Otherwise, we will always just beg out of state companies for the privilege of using us as tax shelters like Hollywood is doing now. This means we will just be getting the fat and scraps where other regions are getting the prime cuts. Think of it this way: if companies relocate here merely because they can hire local talent for 75% of what it would cost elsewhere, that just depresses local wages for everybody: doctors, lawyers, human resources, teachers you name it.
We have to re-engineer this by changing the inputs. We have gotten as far as having cheap land, cheap labor, low taxes etc. can get us if only because the big companies now are making so much money that they can afford it. Amazon, Apple, Google, Microsoft, Facebook etc. are so big and profitable that they aren’t harmed by this. Paying more doesn’t reduce their competiveness because they have no competitors. (Yes this is an argument for the GOP to ditch the Robert Bork ideology and go back to Reagan, who actually was willing to take on and break up monopolies.) We have to figure out a way to start producing the best workers, managers and especially entrepreneurs, and not just relative to being the best in the southeast – again in an national and global economy being better than Mississippi, Alabama, north Florida and South Carolina doesn’t carry the same currency as it used to – but nationwide.
I don’t have time to read all the words you write, but I can generally agree that investing in home-grown businesses is potentially more tremendously profitable. Home-grown talent will always have its roots in the hometown for various reasons.
There has been progress on this front. Business incubators do good work, but aren’t always utilized fully or properly. Educational institutions are stepping up. I think GA Tech has a relatively new and amazing incubator. The potential for growth in industries like medical tech, fin tech, etc. are pretty high.
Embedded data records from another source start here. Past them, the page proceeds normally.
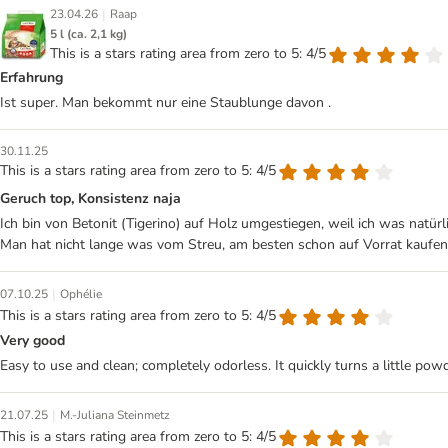
|
23.04.26
Raap
5 l (ca. 2,1 kg)
This is a stars rating area from zero to 5: 4/5
Erfahrung
Ist super. Man bekommt nur eine Staublunge davon .
30.11.25
This is a stars rating area from zero to 5: 4/5
Geruch top, Konsistenz naja
Ich bin von Betonit (Tigerino) auf Holz umgestiegen, weil ich was natür
Man hat nicht lange was vom Streu, am besten schon auf Vorrat kaufen b
|
07.10.25
Ophélie
This is a stars rating area from zero to 5: 4/5
Very good
Easy to use and clean; completely odorless. It quickly turns a little po
|
21.07.25
M.-Juliana Steinmetz
This is a stars rating area from zero to 5: 4/5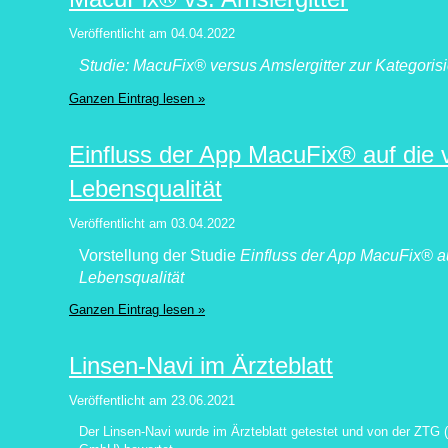
Veröffentlicht am
04.04.2022
Studie: MacuFix® versus Amslergitter zur Kategori
Ganzen Eintrag lesen »
Einfluss der App MacuFix® auf die
Lebensqualität
Veröffentlicht am
03.04.2022
Vorstellung der Studie
Einfluss der App MacuFix® a
Lebensqualität
Ganzen Eintrag lesen »
Linsen-Navi im Ärzteblatt
Veröffentlicht am
23.06.2021
Der Linsen-Navi wurde im Ärzteblatt getestet und von der ZTG 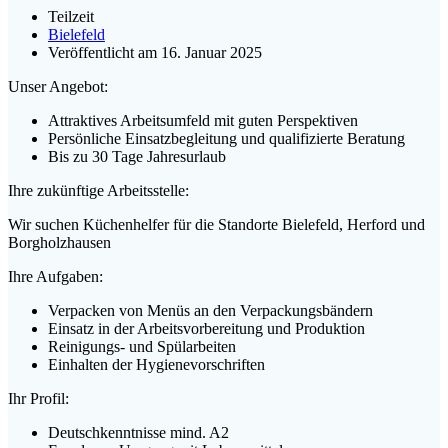
Teilzeit
Bielefeld
Veröffentlicht am 16. Januar 2025
Unser Angebot:
Attraktives Arbeitsumfeld mit guten Perspektiven
Persönliche Einsatzbegleitung und qualifizierte Beratung
Bis zu 30 Tage Jahresurlaub
Ihre zukünftige Arbeitsstelle:
Wir suchen Küchenhelfer für die Standorte Bielefeld, Herford und
Borgholzhausen
Ihre Aufgaben:
Verpacken von Menüs an den Verpackungsbändern
Einsatz in der Arbeitsvorbereitung und Produktion
Reinigungs- und Spülarbeiten
Einhalten der Hygienevorschriften
Ihr Profil:
Deutschkenntnisse mind. A2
The problem with Georgia Tech’s incubator is that the companies that they incubate leave the state for Silicon Valley as soon as their contract allows them to. (Also I do not know if you have noticed but a huge % of GT students aren’t from Georgia.) Another thing: lots of kids who go to Georgia Tech do so because they dream of leaving to work for Silicon Valley, for the big semiconductor companies in Texas, the energy companies (again in Texas) and so forth. We gotta do something more fundamental that affects the economic and educational baseline in the whole state – or at least a big region of it – instead of doing piecemeal stuff that only affects one city or one university.
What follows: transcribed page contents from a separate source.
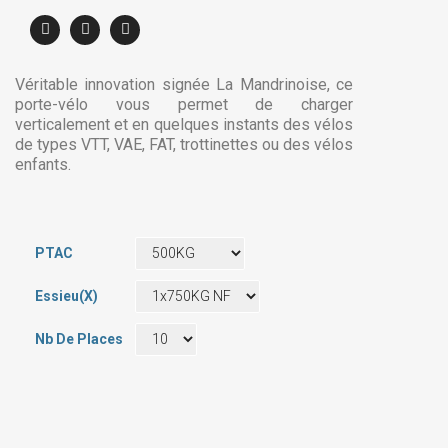
Véritable innovation signée La Mandrinoise, ce
porte-vélo vous permet de charger
verticalement et en quelques instants des vélos
de types VTT, VAE, FAT, trottinettes ou des vélos
enfants.
PTAC
Essieu(x)
Nb De Places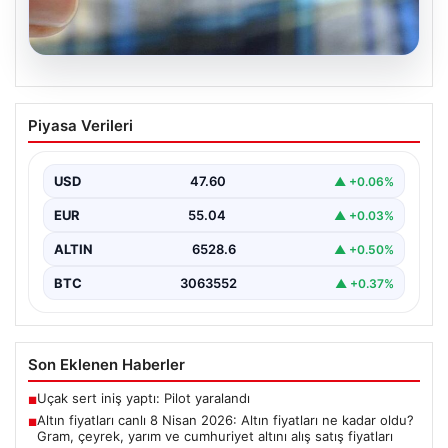
05.08.2026
Altın fiyatları canlı 8 Nisan 2026: Altın
Piyasa Verileri
fiyatları ne kadar oldu? Gram, çeyrek,
yarım ve cumhuriyet altını alış satış
fiyatları
USD
47.60
▲ +0.06%
{ "title": "8 Nisan 2026 Altın Fiyatları Canlı Takip: Gram,
EUR
55.04
▲ +0.03%
Çeyrek ve Cumhuriyet Altını…
ALTIN
6528.6
▲ +0.50%
BTC
3063552
▲ +0.37%
Son Eklenen Haberler
Uçak sert iniş yaptı: Pilot yaralandı
■
Altın fiyatları canlı 8 Nisan 2026: Altın fiyatları ne kadar oldu?
■
Gram, çeyrek, yarım ve cumhuriyet altını alış satış fiyatları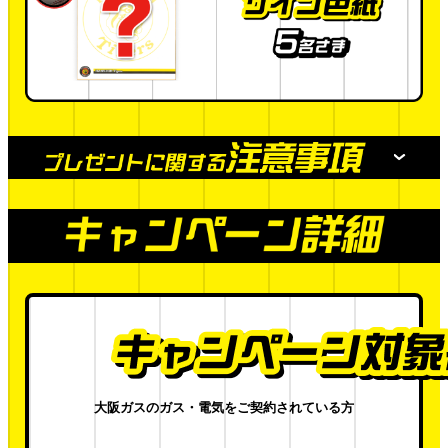
①花束贈呈イベントについて
両球団の代表選手は当日決定となり、贈呈先の
球団はお選びいただけません（公平な方法で決
定いたします）。何卒ご了承ください。
雨天等による試合中止や、グラウンドコンディ
ション不良により、イベントが中止または内容
変更となる場合がございます。
大阪ガスのガス・電気をご契約されている方
花束贈呈イベントにご参加いただけるのは1当
選に対して1名となります。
And unfortunately it is something stuck between a rock and a hard place. We have Democrats on one side who just want more spending on things like healthcare and universal preschool, and are more concerned with lifting up the people on the bottom than on creating entrepreneurs and elite workers. And you have the laissez faire or bust GOP on the other side. They aren’t going to admit that Georgia needs a $1 billion VC fund because the banks would rather invest in startups in Silicon Valley than in Buckhead because that would be a direct challenge to the way that they want to believe the free market works: being a total and pure meritocracy free of any form of bias.
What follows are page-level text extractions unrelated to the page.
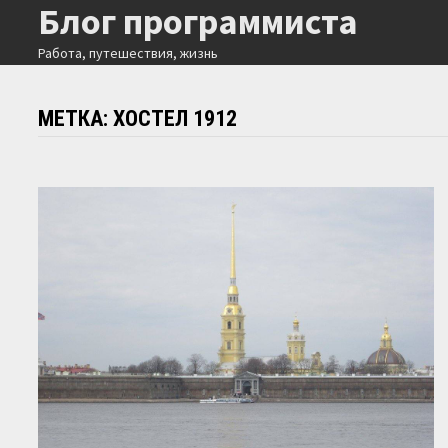
Блог программиста
Перейти
к
Работа, путешествия, жизнь
содержимому
МЕТКА:
ХОСТЕЛ 1912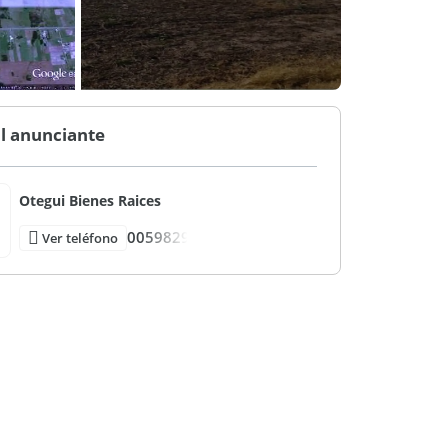
l anunciante
Otegui Bienes Raices
0059829
Ver teléfono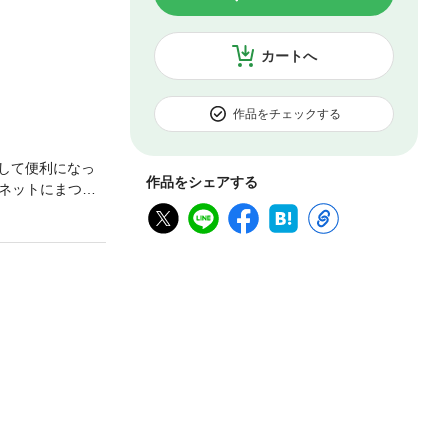
カートへ
作品をチェックする
して便利になっ
作品をシェアする
ネットにまつわ
NEの大人気連載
With schools the same thing. One group wants to spend more on larger class sizes and social programs to uplift the poor. The other group just wants vouchers and charter schools. Neither group cares about building the sort of schools that we would need to compete with the top talent that is being produced in New Jersey, Massachusetts, DC, California etc.
It was a global company delivering a lesson in suckerdom. Have losers prepare offers on their onw dime that increase offers from a secret short list.